- [Task directions]
All lines from the opening of the material up to and including the line with "る、忘れられた蛇の神を奉じるものだ。彼女はドーンハルトの収" should be transcribed exactly, pictures excepted.

- [Dataset extract]
--------------------------------------------------
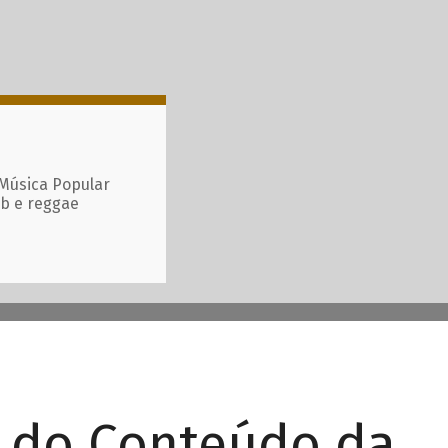
 Música Popular
ub e reggae
r do Conteúdo da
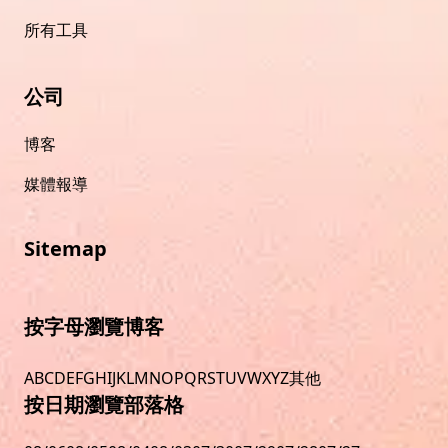
所有工具
公司
博客
媒體報導
Sitemap
按字母瀏覽博客
A
B
C
D
E
F
G
H
I
J
K
L
M
N
O
P
Q
R
S
T
U
V
W
X
Y
Z
其他
按日期瀏覽部落格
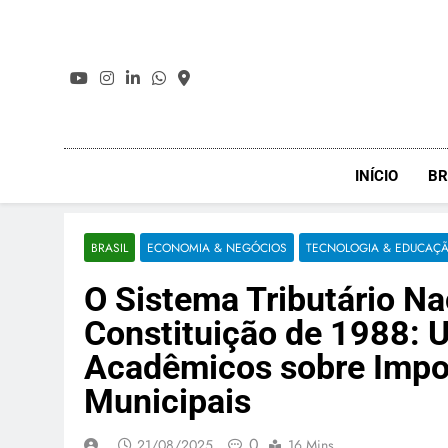
Skip
to
content
INÍCIO
BR
BRASIL
ECONOMIA & NEGÓCIOS
TECNOLOGIA & EDUCAÇ
O Sistema Tributário Na
Constituição de 1988: 
Acadêmicos sobre Impos
Municipais
0
21/08/2025
16 Mins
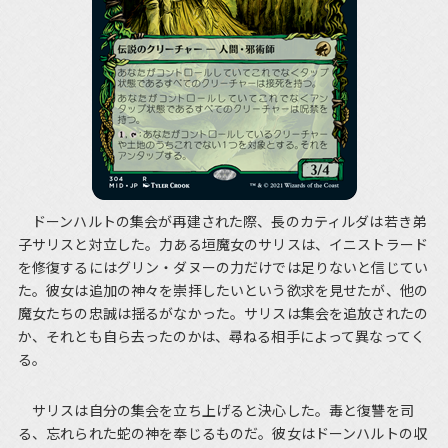
ドーンハルトの集会が再建された際、長のカティルダは若き弟
子サリスと対立した。力ある垣魔女のサリスは、イニストラード
を修復するにはグリン・ダヌーの力だけでは足りないと信じてい
た。彼女は追加の神々を崇拝したいという欲求を見せたが、他の
魔女たちの忠誠は揺るがなかった。サリスは集会を追放されたの
か、それとも自ら去ったのかは、尋ねる相手によって異なってく
る。
サリスは自分の集会を立ち上げると決心した。毒と復讐を司
る、忘れられた蛇の神を奉じるものだ。彼女はドーンハルトの収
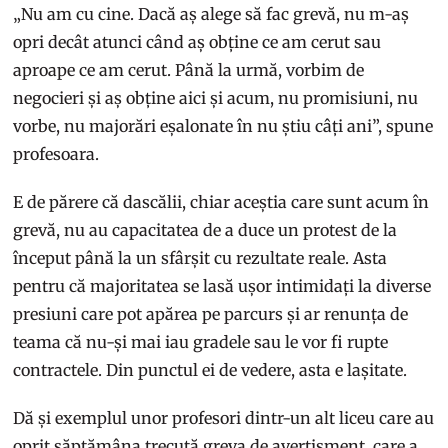
„Nu am cu cine. Dacă aș alege să fac grevă, nu m-aș
opri decât atunci când aș obține ce am cerut sau
aproape ce am cerut. Până la urmă, vorbim de
negocieri și aș obține aici și acum, nu promisiuni, nu
vorbe, nu majorări eșalonate în nu știu câți ani”, spune
profesoara.
E de părere că dascălii, chiar aceștia care sunt acum în
grevă, nu au capacitatea de a duce un protest de la
început până la un sfârșit cu rezultate reale. Asta
pentru că majoritatea se lasă ușor intimidați la diverse
presiuni care pot apărea pe parcurs și ar renunța de
teama că nu-și mai iau gradele sau le vor fi rupte
contractele. Din punctul ei de vedere, asta e lașitate.
Dă și exemplul unor profesori dintr-un alt liceu care au
oprit săptămâna trecută greva de avertisment, care a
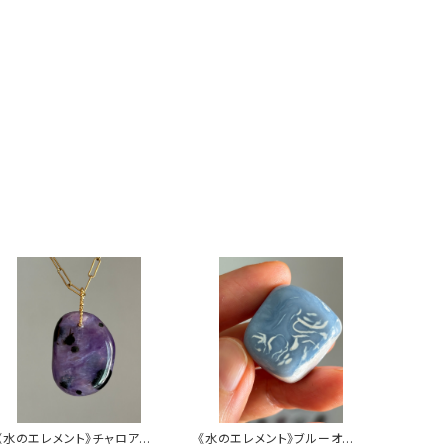
《水のエレメント》チャロアイト
《水のエレメント》ブルーオパ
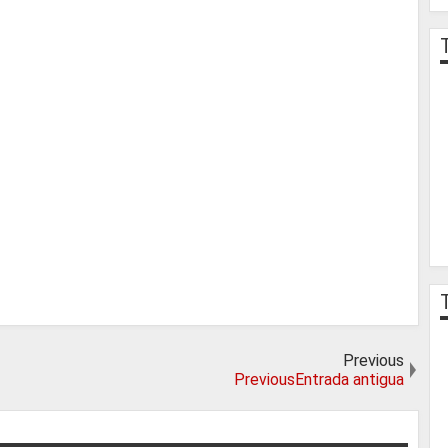
Previous
PreviousEntrada antigua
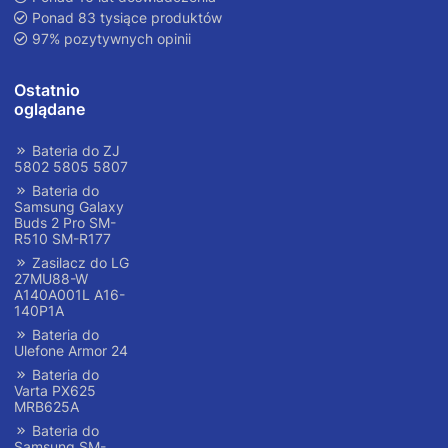
Ponad 83 tysiące produktów
97% pozytywnych opinii
Ostatnio
oglądane
Bateria do ZJ
5802 5805 5807
Bateria do
Samsung Galaxy
Buds 2 Pro SM-
R510 SM-R177
Zasilacz do LG
27MU88-W
A140A001L A16-
140P1A
Bateria do
Ulefone Armor 24
Bateria do
Varta PX625
MRB625A
Bateria do
Samsung SM-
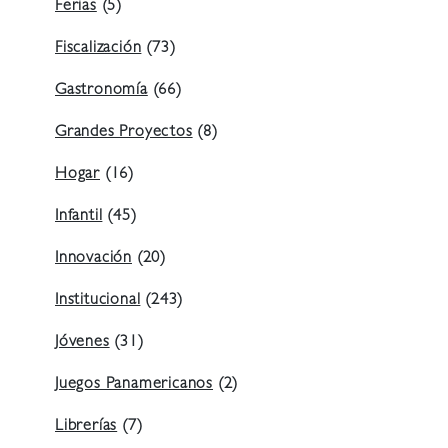
Ferias
(5)
Fiscalización
(73)
Gastronomía
(66)
Grandes Proyectos
(8)
Hogar
(16)
Infantil
(45)
Innovación
(20)
Institucional
(243)
Jóvenes
(31)
Juegos Panamericanos
(2)
Librerías
(7)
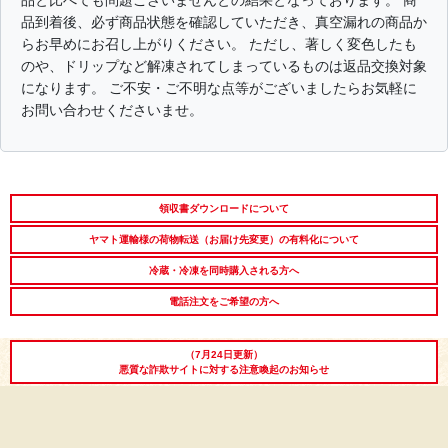
品と比べても問題ございませんとの結果となっております。 商
出産内祝い
結婚内祝い
法事・香典返し
品到着後、必ず商品状態を確認していただき、真空漏れの商品か
らお早めにお召し上がりください。 ただし、著しく変色したも
長寿祝い
高級肉ギフト
法人ギフト
のや、ドリップなど解凍されてしまっているものは返品交換対象
になります。 ご不安・ご不明な点等がございましたらお気軽に
お問い合わせくださいませ。
LINEギフト
ふるさと納税
領収書ダウンロードについて
ヤマト運輸様の荷物転送（お届け先変更）の有料化について
冷蔵・冷凍を同時購入される方へ
電話注文をご希望の方へ
（7月24日更新）
悪質な詐欺サイトに対する注意喚起のお知らせ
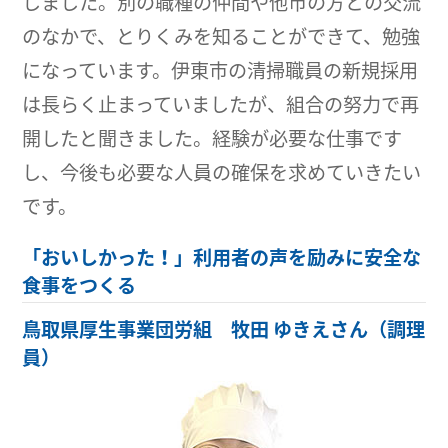
しました。別の職種の仲間や他市の方との交流
のなかで、とりくみを知ることができて、勉強
になっています。伊東市の清掃職員の新規採用
は長らく止まっていましたが、組合の努力で再
開したと聞きました。経験が必要な仕事です
し、今後も必要な人員の確保を求めていきたい
です。
「おいしかった！」利用者の声を励みに安全な
食事をつくる
鳥取県厚生事業団労組 牧田 ゆきえさん（調理
員）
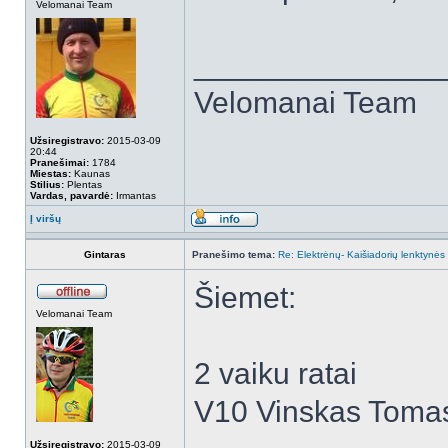
Velomanai Team
______________
Velomanai Team
Užsiregistravo:
2015-03-09
20:44
Pranešimai:
1784
Miestas:
Kaunas
Stilius:
Plentas
Vardas, pavardė:
Irmantas
Į viršų
Gintaras
Pranešimo tema:
Re: Elektrėnų- Kaišiadorių lenktynė
Šiemet:
Velomanai Team
2 vaiku ratai
V10 Vinskas Toma
Užsiregistravo:
2015-03-09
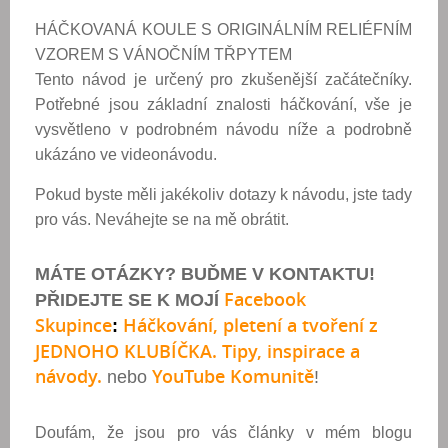
HÁČKOVANÁ KOULE S ORIGINÁLNÍM RELIÉFNÍM
VZOREM S VÁNOČNÍM TŘPYTEM
Tento návod je určený pro zkušenější začátečníky.
Potřebné jsou základní znalosti háčkování, vše je
vysvětleno v podrobném návodu níže a podrobně
ukázáno ve videonávodu.
Pokud byste měli jakékoliv dotazy k návodu, jste tady
pro vás. Neváhejte se na mě obrátit.
MÁTE OTÁZKY? BUĎME V KONTAKTU!
Facebook
PŘIDEJTE SE K MOJÍ
Skupince
Háčkování, pletení a tvoření z
:
JEDNOHO KLUBÍČKA. Tipy, inspirace a
návody.
YouTube Komunitě
nebo
!
Doufám, že jsou pro vás články v mém blogu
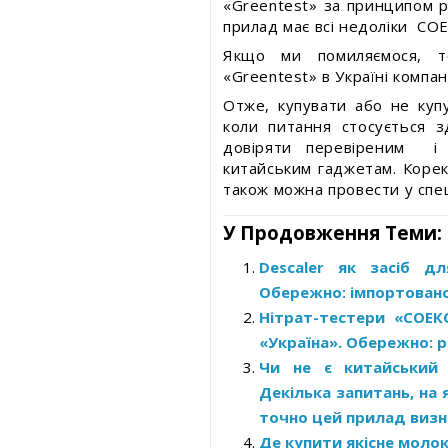
«Greentest» за принципом ро
прилад має всі недоліки СОЕ
Якщо ми помиляємося, то
«Greentest» в Україні компа
Отже, купувати або не куп
коли питання стосується 
довіряти перевіреним і 
китайським гаджетам. Корек
також можна провести у спе
У Продовження Теми:
Descaler як засіб д
Обережно: імпортовано 
Нітрат-тестери «СОЕК
«Україна». Обережно: р
Чи не є китайський 
Декілька запитань, на 
точно цей прилад визна
Де купити якісне молок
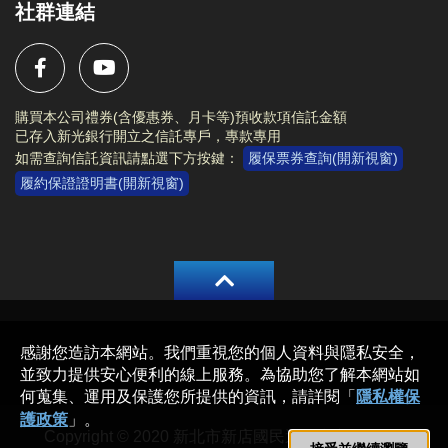
社群連結
購買本公司禮券(含優惠券、月卡等)預收款項信託金額
已存入新光銀行開立之信託專戶，專款專用
如需查詢信託資訊請點選下方按鍵：
履保票券查詢(開新視窗)
履約保證證明書(開新視窗)
Copyright © 2020 新北市新店國民運動中心 All rights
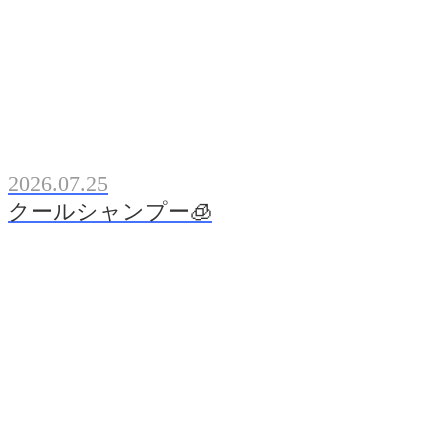
2026.07.25
クールシャンプー🧊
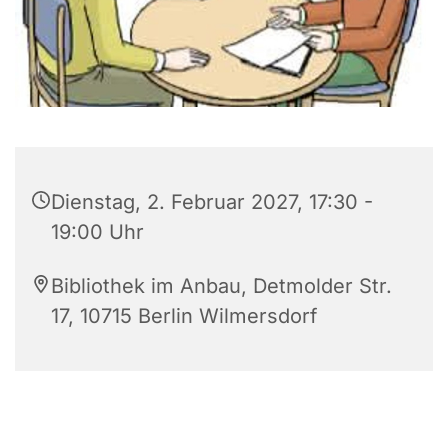
Dienstag, 2. Februar 2027, 17:30 -
19:00 Uhr
Bibliothek im Anbau, Detmolder Str.
17, 10715 Berlin Wilmersdorf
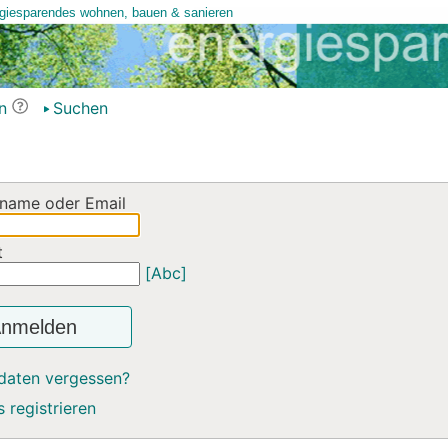
n
Suchen
name oder Email
t
[Abc]
nmelden
daten vergessen?
 registrieren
--------------------------------------------------
- [Exercise response]
 Música Popular
ub e reggae
r do Conteúdo da
所有工具
公司
博客
媒體報導
Sitemap
按字母瀏覽博客
A
B
C
D
E
F
G
H
I
J
K
L
M
N
O
P
Q
R
S
T
U
V
W
X
Y
Z
其他
按日期瀏覽部落格
Skip
to
content
INÍCIO
BR
BRASIL
ECONOMIA & NEGÓCIOS
TECNOLOGIA & EDUCAÇ
O Sistema Tributário Na
Constituição de 1988: 
Acadêmicos sobre Impos
Municipais
0
21/08/2025
16 Mins
ドーンハルトの集会が再建された際、長のカティルダは若き弟
子サリスと対立した。力ある垣魔女のサリスは、イニストラード
を修復するにはグリン・ダヌーの力だけでは足りないと信じてい
た。彼女は追加の神々を崇拝したいという欲求を見せたが、他の
魔女たちの忠誠は揺るがなかった。サリスは集会を追放されたの
か、それとも自ら去ったのかは、尋ねる相手によって異なってく
る。
サリスは自分の集会を立ち上げると決心した。毒と復讐を司
る、忘れられた蛇の神を奉じるものだ。彼女はドーンハルトの収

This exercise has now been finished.